WHAT THE TASK ASKS: The answer is the set of lines that include "Wydarzenia", copied from the data below.

SUPPLIED MATERIAL:
Content starts

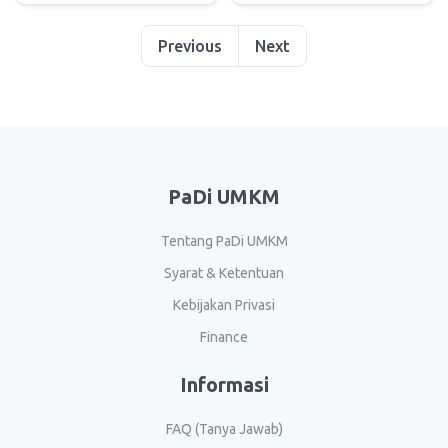
Previous
Next
PaDi UMKM
Tentang PaDi UMKM
Syarat & Ketentuan
Kebijakan Privasi
Finance
Informasi
FAQ (Tanya Jawab)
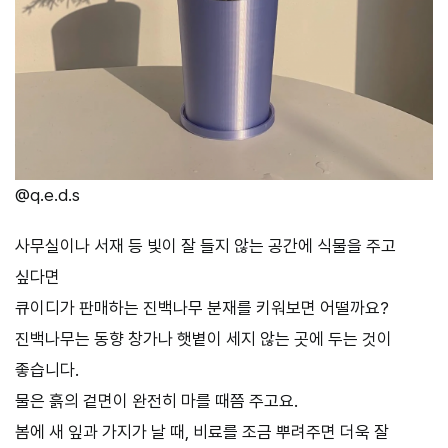
@q.e.d.s
사무실이나 서재 등 빛이 잘 들지 않는 공간에 식물을 주고
싶다면
큐이디가 판매하는 진백나무 분재를 키워보면 어떨까요?
진백나무는 동향 창가나 햇볕이 세지 않는 곳에 두는 것이
좋습니다.
물은 흙의 겉면이 완전히 마를 때쯤 주고요.
봄에 새 잎과 가지가 날 때, 비료를 조금 뿌려주면 더욱 잘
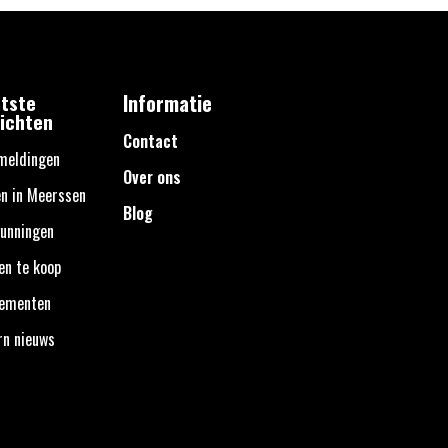
tste
Informatie
ichten
Contact
meldingen
Over ons
n in Meerssen
Blog
unningen
en te koop
nementen
rn nieuws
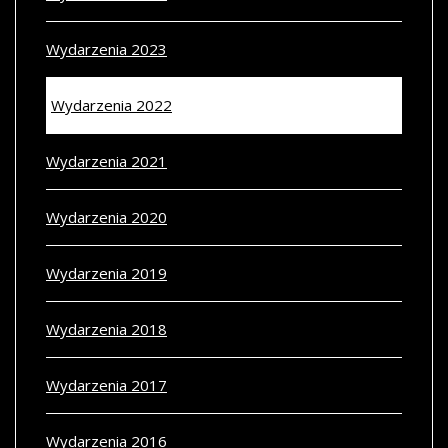
Wydarzenia 2023
Wydarzenia 2022
Wydarzenia 2021
Wydarzenia 2020
Wydarzenia 2019
Wydarzenia 2018
Wydarzenia 2017
Wydarzenia 2016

Content ends

ANSWER TO THIS PROBLEM:
Wydarzenia 2023
Wydarzenia 2022
Wydarzenia 2021
Wydarzenia 2020
Wydarzenia 2019
Wydarzenia 2018
Wydarzenia 2017
Wydarzenia 2016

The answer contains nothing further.